**YOUR INSTRUCTIONS:** From the first line to the last, print the records exactly, leaving out the pictures.

**Saved data entries:**

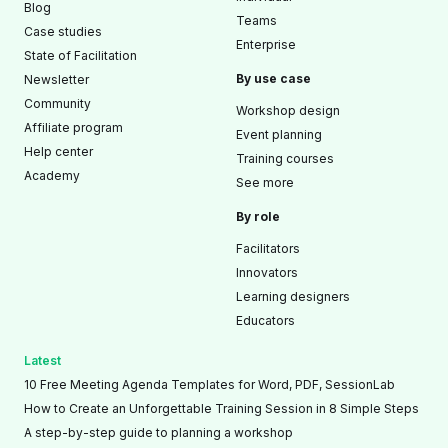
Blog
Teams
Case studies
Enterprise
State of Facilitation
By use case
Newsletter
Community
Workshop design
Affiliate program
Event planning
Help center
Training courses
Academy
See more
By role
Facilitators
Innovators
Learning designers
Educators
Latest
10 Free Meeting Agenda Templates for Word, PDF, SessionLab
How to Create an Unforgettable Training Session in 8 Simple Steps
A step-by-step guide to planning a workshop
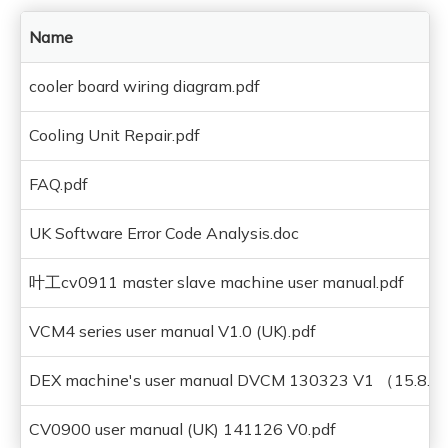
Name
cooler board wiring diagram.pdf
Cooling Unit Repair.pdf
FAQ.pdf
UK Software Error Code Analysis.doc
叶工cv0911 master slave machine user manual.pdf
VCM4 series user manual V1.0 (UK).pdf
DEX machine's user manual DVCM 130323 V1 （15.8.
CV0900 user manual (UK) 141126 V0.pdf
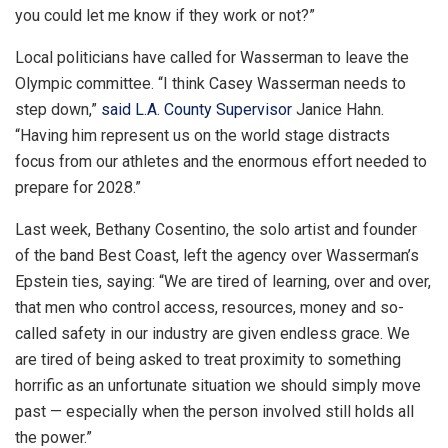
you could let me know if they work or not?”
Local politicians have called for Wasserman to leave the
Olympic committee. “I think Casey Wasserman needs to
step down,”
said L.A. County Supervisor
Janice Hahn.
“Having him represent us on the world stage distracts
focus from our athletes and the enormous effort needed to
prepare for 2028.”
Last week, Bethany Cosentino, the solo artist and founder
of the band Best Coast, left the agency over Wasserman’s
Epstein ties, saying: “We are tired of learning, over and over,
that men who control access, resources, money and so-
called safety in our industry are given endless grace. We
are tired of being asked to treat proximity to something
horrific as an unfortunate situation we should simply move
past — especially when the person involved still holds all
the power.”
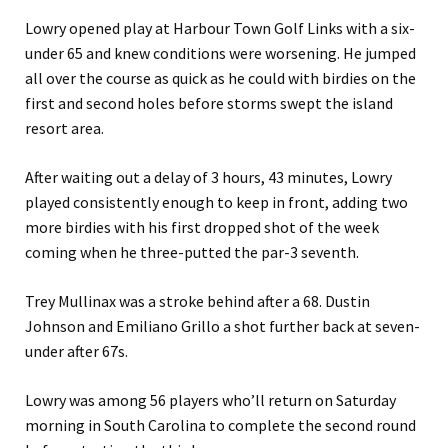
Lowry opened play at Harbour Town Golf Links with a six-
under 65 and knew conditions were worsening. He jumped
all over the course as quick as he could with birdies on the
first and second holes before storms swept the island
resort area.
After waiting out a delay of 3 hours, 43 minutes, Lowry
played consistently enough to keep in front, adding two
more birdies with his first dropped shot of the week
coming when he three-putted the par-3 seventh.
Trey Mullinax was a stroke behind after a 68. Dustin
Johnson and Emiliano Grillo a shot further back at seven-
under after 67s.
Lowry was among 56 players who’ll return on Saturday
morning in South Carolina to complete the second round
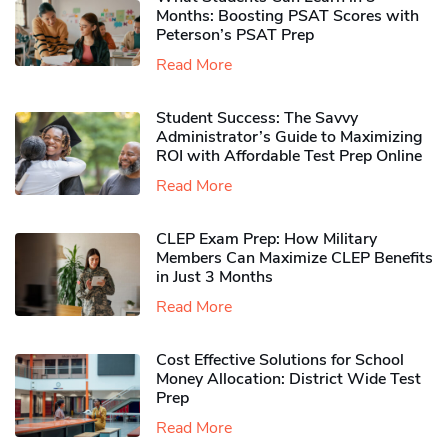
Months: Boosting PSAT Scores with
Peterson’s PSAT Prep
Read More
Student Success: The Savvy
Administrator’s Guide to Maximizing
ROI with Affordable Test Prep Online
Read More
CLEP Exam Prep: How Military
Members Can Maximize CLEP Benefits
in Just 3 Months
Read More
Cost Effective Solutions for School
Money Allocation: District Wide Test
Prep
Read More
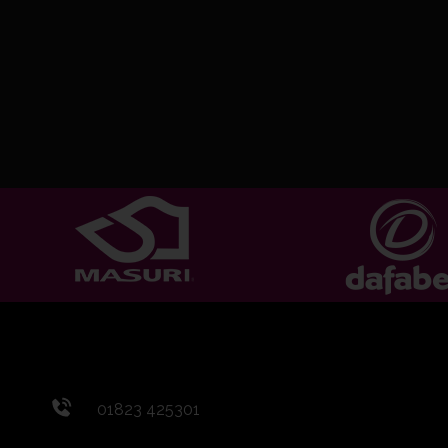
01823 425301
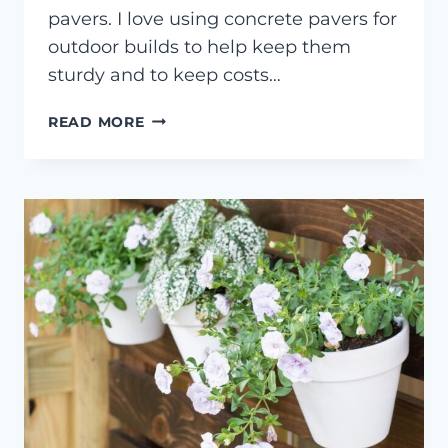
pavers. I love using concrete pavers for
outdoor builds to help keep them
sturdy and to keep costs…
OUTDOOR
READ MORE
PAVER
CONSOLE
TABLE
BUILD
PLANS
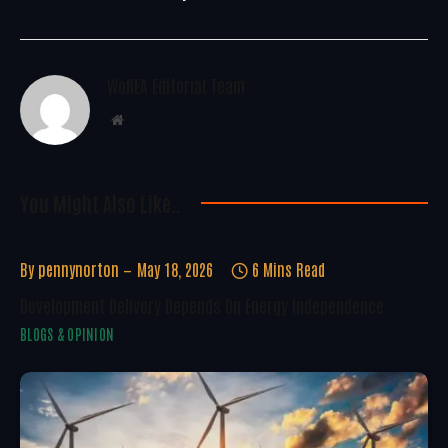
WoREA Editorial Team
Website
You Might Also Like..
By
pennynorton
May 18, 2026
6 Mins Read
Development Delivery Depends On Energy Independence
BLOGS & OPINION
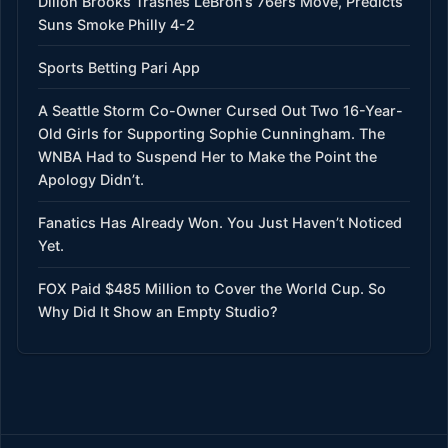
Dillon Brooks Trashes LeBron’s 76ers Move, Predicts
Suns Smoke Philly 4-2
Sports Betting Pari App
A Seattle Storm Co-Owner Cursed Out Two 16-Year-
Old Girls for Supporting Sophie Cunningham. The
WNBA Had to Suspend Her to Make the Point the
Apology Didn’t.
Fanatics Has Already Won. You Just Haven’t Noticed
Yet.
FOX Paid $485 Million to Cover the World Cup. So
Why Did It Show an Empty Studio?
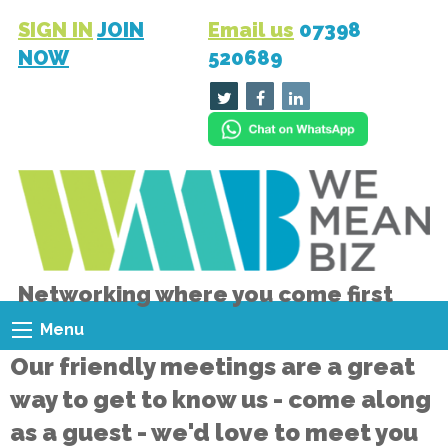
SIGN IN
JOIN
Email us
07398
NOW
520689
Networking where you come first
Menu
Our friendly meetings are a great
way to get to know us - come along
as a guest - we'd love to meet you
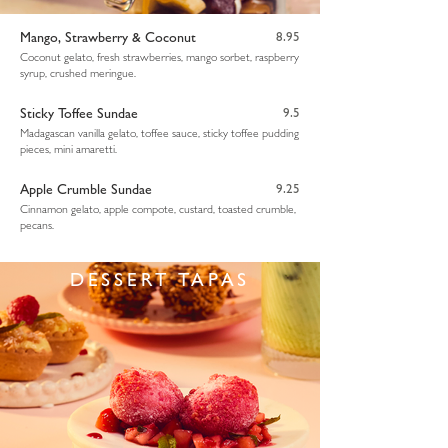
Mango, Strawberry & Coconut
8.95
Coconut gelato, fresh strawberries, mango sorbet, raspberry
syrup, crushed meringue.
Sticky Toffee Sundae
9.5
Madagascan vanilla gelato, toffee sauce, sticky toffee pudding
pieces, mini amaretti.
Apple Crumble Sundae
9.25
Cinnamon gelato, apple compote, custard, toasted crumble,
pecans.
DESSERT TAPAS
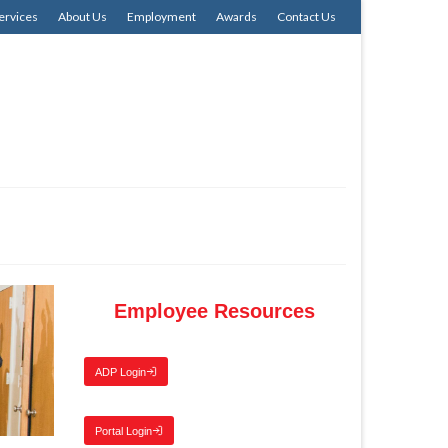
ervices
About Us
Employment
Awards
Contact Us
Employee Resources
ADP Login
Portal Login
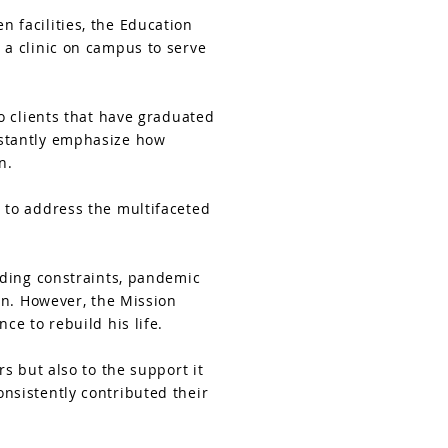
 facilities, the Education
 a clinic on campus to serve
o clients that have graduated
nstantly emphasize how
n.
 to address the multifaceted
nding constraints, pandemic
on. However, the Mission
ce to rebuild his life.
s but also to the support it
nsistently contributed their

**ANSWER AREA:**
Blog
Teams
Case studies
Enterprise
State of Facilitation
By use case
Newsletter
Community
Workshop design
Affiliate program
Event planning
Help center
Training courses
Academy
See more
By role
Facilitators
Innovators
Learning designers
Educators
Latest
10 Free Meeting Agenda Templates for Word, PDF, SessionLab
How to Create an Unforgettable Training Session in 8 Simple Steps
A step-by-step guide to planning a workshop
Name
cooler board wiring diagram.pdf
Cooling Unit Repair.pdf
FAQ.pdf
UK Software Error Code Analysis.doc
叶工cv0911 master slave machine user manual.pdf
VCM4 series user manual V1.0 (UK).pdf
DEX machine's user manual DVCM 130323 V1 （15.8.
CV0900 user manual (UK) 141126 V0.pdf
you could let me know if they work or not?”
Local politicians have called for Wasserman to leave the
Olympic committee. “I think Casey Wasserman needs to
step down,”
said L.A. County Supervisor
Janice Hahn.
“Having him represent us on the world stage distracts
focus from our athletes and the enormous effort needed to
prepare for 2028.”
Last week, Bethany Cosentino, the solo artist and founder
of the band Best Coast, left the agency over Wasserman’s
Epstein ties, saying: “We are tired of learning, over and over,
that men who control access, resources, money and so-
called safety in our industry are given endless grace. We
are tired of being asked to treat proximity to something
horrific as an unfortunate situation we should simply move
past — especially when the person involved still holds all
the power.”
Lowry opened play at Harbour Town Golf Links with a six-
under 65 and knew conditions were worsening. He jumped
all over the course as quick as he could with birdies on the
first and second holes before storms swept the island
resort area.
After waiting out a delay of 3 hours, 43 minutes, Lowry
played consistently enough to keep in front, adding two
more birdies with his first dropped shot of the week
coming when he three-putted the par-3 seventh.
Trey Mullinax was a stroke behind after a 68. Dustin
Johnson and Emiliano Grillo a shot further back at seven-
under after 67s.
Lowry was among 56 players who’ll return on Saturday
morning in South Carolina to complete the second round
Months: Boosting PSAT Scores with
Peterson’s PSAT Prep
Read More
Student Success: The Savvy
Administrator’s Guide to Maximizing
ROI with Affordable Test Prep Online
Read More
CLEP Exam Prep: How Military
Members Can Maximize CLEP Benefits
in Just 3 Months
Read More
Cost Effective Solutions for School
Money Allocation: District Wide Test
Prep
Read More
01823 425301
pavers. I love using concrete pavers for
outdoor builds to help keep them
sturdy and to keep costs…
OUTDOOR
READ MORE
PAVER
CONSOLE
TABLE
BUILD
PLANS
WoREA Editorial Team
Website
You Might Also Like..
By
pennynorton
May 18, 2026
6 Mins Read
Development Delivery Depends On Energy Independence
BLOGS & OPINION
Dillon Brooks Trashes LeBron’s 76ers Move, Predicts
Suns Smoke Philly 4-2
Sports Betting Pari App
A Seattle Storm Co-Owner Cursed Out Two 16-Year-
Old Girls for Supporting Sophie Cunningham. The
WNBA Had to Suspend Her to Make the Point the
Apology Didn’t.
Fanatics Has Already Won. You Just Haven’t Noticed
Yet.
FOX Paid $485 Million to Cover the World Cup. So
Why Did It Show an Empty Studio?
SIGN IN
JOIN
Email us
07398
NOW
520689
Networking where you come first
Menu
Our friendly meetings are a great
way to get to know us - come along
as a guest - we'd love to meet you
Mango, Strawberry & Coconut
8.95
Coconut gelato, fresh strawberries, mango sorbet, raspberry
syrup, crushed meringue.
Sticky Toffee Sundae
9.5
Madagascan vanilla gelato, toffee sauce, sticky toffee pudding
pieces, mini amaretti.
Apple Crumble Sundae
9.25
Cinnamon gelato, apple compote, custard, toasted crumble,
pecans.
DESSERT TAPAS
ervices
About Us
Employment
Awards
Contact Us
Employee Resources
ADP Login
Portal Login
 facilities, the Education
 a clinic on campus to serve
o clients that have graduated
nstantly emphasize how
n.
 to address the multifaceted
nding constraints, pandemic
on. However, the Mission
ce to rebuild his life.
s but also to the support it
nsistently contributed their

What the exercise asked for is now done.